Every month hundreds of suspicious ships pass through European waters with their satellite devices switched off or defective registration numbers but does it mean they were carrying terrorists or drug smugglers?
In the last two months around 75 ships entered Dutch waters with fake registration details, possibly altered to conceal earlier voyages, according to an Israeli firm specializing in maritime data.
“Such movements can be an indication of illegal activities,” said Ami Daniel, director of Windward.
More than 480 ships entered Dutch waters with their satellite signal out of operation.
“Sometimes ships which have their signals for years suddenly turn it off for hours or days. There is no logical explanation to do that. Insurance companies demand it, “said Daniel.
The Dutch Coastguard told the Algemeen Dagblad newspaper: “A GPS not sending a signal can be due to a meteorological failure, but unfortunately, malicious motives cannot be ruled out.”
“Terrorism and people smuggling make for good headlines, but the reality of what happened with most of these ships is likely much more dull,” Gary Howard, news editor at shipping website Lloyd’s List, told Sputnik.
The news comes only days after a German navy ship intercepted a ship off the Libyan coast, which was carrying weapons and had its satellite tracker switched off, which is the equivalent of a car driving in the dark without any lights.
Every day thousands of ships pass through the world’s shipping lanes, carrying oil, raw materials, containers and passengers to ports often on the opposite side of the globe.
Their owners keep track of them by means of an Automatic Identification System (AIS) which is also used for navigation, allowing ships’ captains to avoid collisions and helping coastguards to monitor vessels which are off track.
While ships do have GPS receivers on board to determine the latitude, longitude and time stamp data for a vessel, the information is transmitted by AIS via VHF radio waves, and these are subject to variable performance levels.

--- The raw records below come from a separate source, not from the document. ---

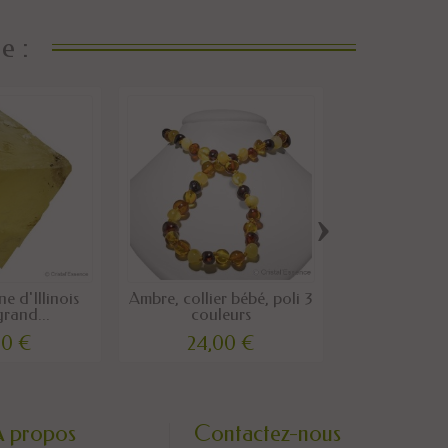
e :
›
ne d'Illinois
Ambre, collier bébé, poli 3
Œil de Tigre
grand...
couleurs
00 €
24,00 €
15,0
A propos
Contactez-nous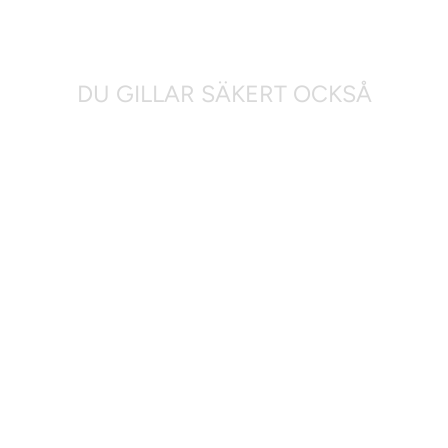
DU GILLAR SÄKERT OCKSÅ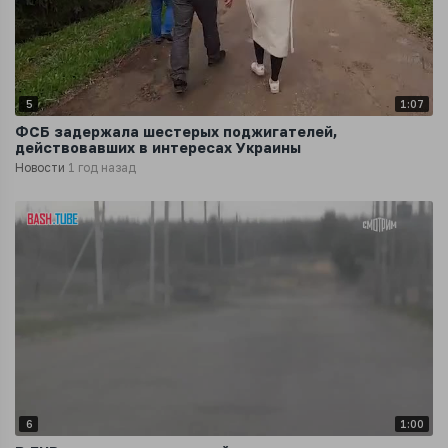
5
1:07
ФСБ задержала шестерых поджигателей,
действовавших в интересах Украины
Новости
1 год назад
6
1:00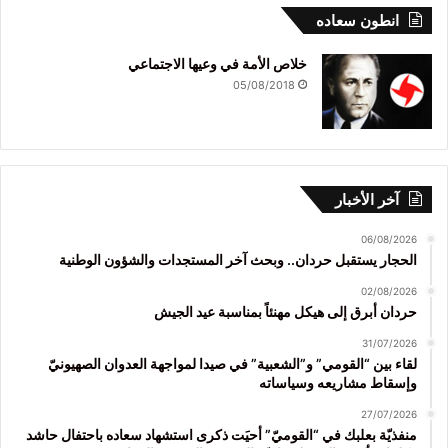
انطون سعاده
خلاص الأمة في وعيها الاجتماعي
05/08/2018
آخر الأخبار
06/08/2026
الحجار يستقبل حردان.. وبحث آخر المستجدات والشؤون الوطنية
02/08/2026
حردان أبرق إلى هيكل مهنئاً بمناسبة عيد الجيش
31/07/2026
لقاء بين “القومي” و”الشعبية” في صيدا لمواجهة العدوان الصهيونيّ
وإسقاط مشاريعه وسياساته
27/07/2026
منفذيّة بعلبك في “القوميّ” أحيَت ذكرى استشهاد سعاده باحتفال حاشد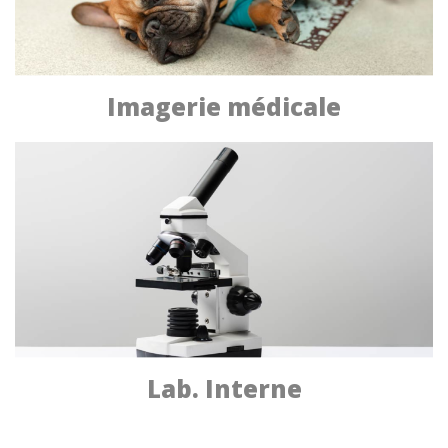
Imagerie médicale
Lab. Interne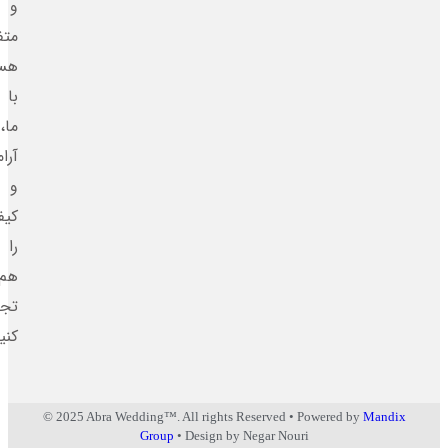
و
متفاوت
هستند.
با
ما،
آرامش
و
کیفیت
را
هم‌زمان
تجربه
کنید.
© 2025 Abra Wedding™. All rights Reserved • Powered by
Man
Group
• Design by Negar Nouri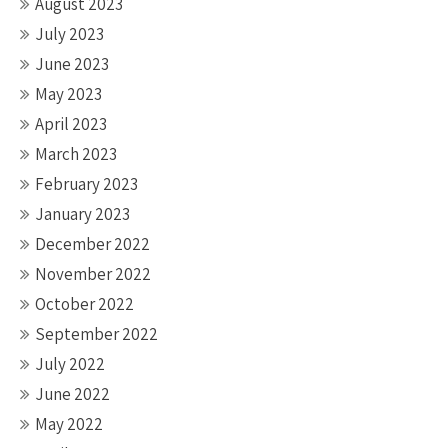
August 2023
July 2023
June 2023
May 2023
April 2023
March 2023
February 2023
January 2023
December 2022
November 2022
October 2022
September 2022
July 2022
June 2022
May 2022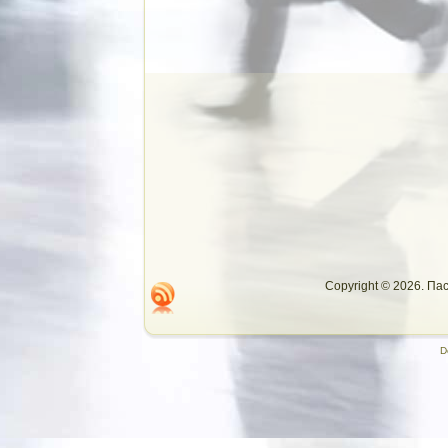
Copyright © 2026. П
D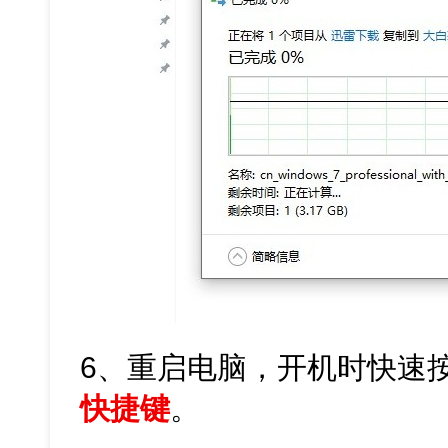
6、重启电脑，开机时快速
快捷键
。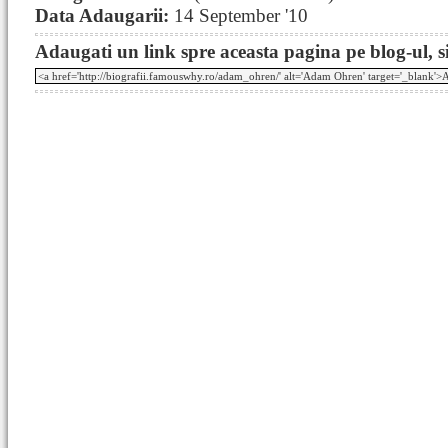
Data Adaugarii:
14 September '10
Adaugati un link spre aceasta pagina pe blog-ul, si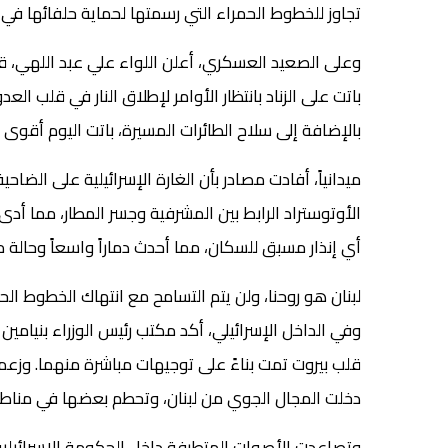
تجاوز للخطوط الحمراء التي رسمتها لحماية حلفائها في 
وعلى الصعيد العسكري، أعلن اللواء علي عبد اللهي، قائد 
باتت على الزناد بانتظار الأوامر لإطلاق النار في قلب الع
بالإضافة إلى سلاح الطائرات المسيرة، باتت اليوم أقو
ميدانياً، أفادت مصادر بأن الغارة الإسرائيلية على ال
الأوتوستراد الرابط بين المشرفية وجسر المطار، مما 
أي إنذار مسبق للسكان، مما أحدث دماراً واسعاً وحالة
لبنان هو روحنا، ولن يتم التسامح مع انتهاك الخطوط الحمراء
وفي الداخل الإسرائيلي، أكد مكتب رئيس الوزراء بنيامين
قلب بيروت تمت بناءً على توجيهات مباشرة منهما. وزعم
دخلت المجال الجوي من لبنان، وتحطم بعضها في مناط
وتصاعدت الأصوات المتطرفة داخل الحكومة الإسرائيلية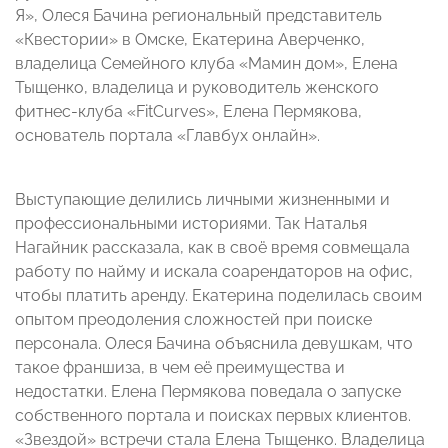
Я», Олеся Бачина региональный представитель
«Квестории» в Омске, Екатерина Аверченко,
владелица Семейного клуба «Мамин дом», Елена
Тыщенко, владелица и руководитель женского
фитнес-клуба «FitCurvеs», Елена Пермякова,
основатель портала «Главбух онлайн».
Выступающие делились личными жизненными и
профессиональными историями. Так Наталья
Нагайник рассказала, как в своё время совмещала
работу по найму и искала соарендаторов на офис,
чтобы платить аренду. Екатерина поделилась своим
опытом преодоления сложностей при поиске
персонала. Олеся Бачина объяснила девушкам, что
такое франшиза, в чем её преимущества и
недостатки. Елена Пермякова поведала о запуске
собственного портала и поисках первых клиентов.
«Звездой» встречи стала Елена Тыщенко. Владелица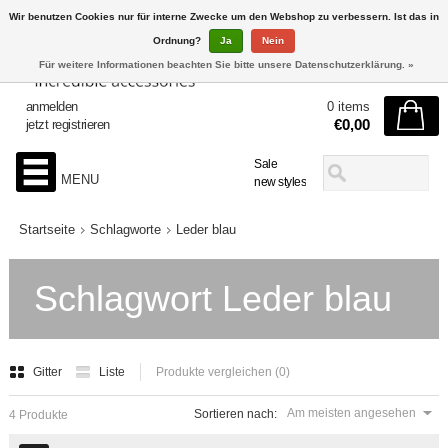
Wir benutzen Cookies nur für interne Zwecke um den Webshop zu verbessern. Ist das in
Ordnung?
Ja
Nein
Für weitere Informationen beachten Sie bitte unsere Datenschutzerklärung. »
anmelden
0 items
€0,00
jetzt registrieren
Sale
MENU
new styles
Startseite
Schlagworte
Leder blau
Schlagwort Leder blau
Gitter
Liste
Produkte vergleichen (0)
Am meisten angesehen
Sortieren nach:
4 Produkte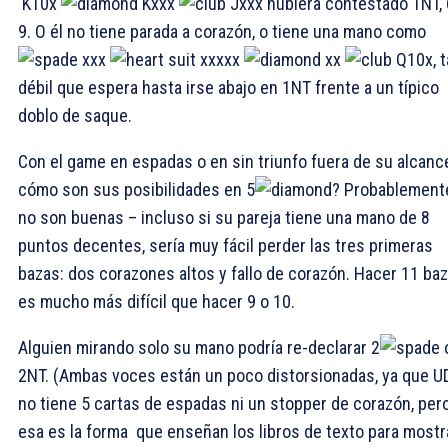
K10x
Kxxx
Jxxx hubiera contestado 1NT, 
9. O él no tiene parada a corazón, o tiene una mano como
xxx
xxxxx
xx
Q10x, t
débil que espera hasta irse abajo en 1NT frente a un típico
doblo de saque.
Con el game en espadas o en sin triunfo fuera de su alcanc
cómo son sus posibilidades en 5
? Probablement
no son buenas – incluso si su pareja tiene una mano de 8
puntos decentes, sería muy fácil perder las tres primeras
bazas: dos corazones altos y fallo de corazón. Hacer 11 ba
es mucho más difícil que hacer 9 o 10.
Alguien mirando solo su mano podría re-declarar 2
2NT. (Ambas voces están un poco distorsionadas, ya que U
no tiene 5 cartas de espadas ni un stopper de corazón, per
esa es la forma que enseñan los libros de texto para mostr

It was reported today that the captain of a Panamanian-flagged vessel, the Van Manila, had been detained in Shanghai for an alleged hit-and-run.
Last month a cargo ship, the Xiang Zhou, sank off the Chinese coast and 12 crewmen remain missing. The Van Manila was in the area and allegedly switched off its AIS and sailed away.
Merchant shipping is monitored by commercial satellites but earlier this year Russian Defense Minister Sergei Shoigu announced the Liana satellite, which was due to be completed later this year, would be able to keep track of all ships, boats and even submarines on the planet.
But AIS only works if the ship has its device switched on. In March, a freighter was spotted a few miles from the Lebanese port of Tripoli. Two weeks later, after disappearing from the AIS system several times, it turned up at the port of Eemshaven, near Groningen in the Netherlands.
The officials in Eemshaven asked the ship’s captain which port he last called in but they did not check his AIS data. The National Coordinator for Terrorism and Security in the Netherlands said he “recognizes the problem.”
In an article earlier this year, Lloyd’s List said their database showed 3,869 vessels had called 24,868 times in what are known as “sanctioned” ports in the last 12 months. A port is sanctioned if it is in a country on which sanctions have been imposed, for example North Korea, or if it is in a lawless area or somewhere where customs controls are very weak.
But the Lloyd’s List article said: “The activities of these 3,869 vessels may or may not have been illicit, but jumping to the conclusion that they were is a dangerous path to go down without context and an understanding of the intricacies of AIS technology.”
“HM Coastguard monitor vessel movements within the United Kingdom search and rescue region to ensure maritime safety. Any suspicious activity recognized would be passed on to the appropriate authorities,” Sam Sinclair from Britain’s Maritime & Coastguard Agency told Sputnik.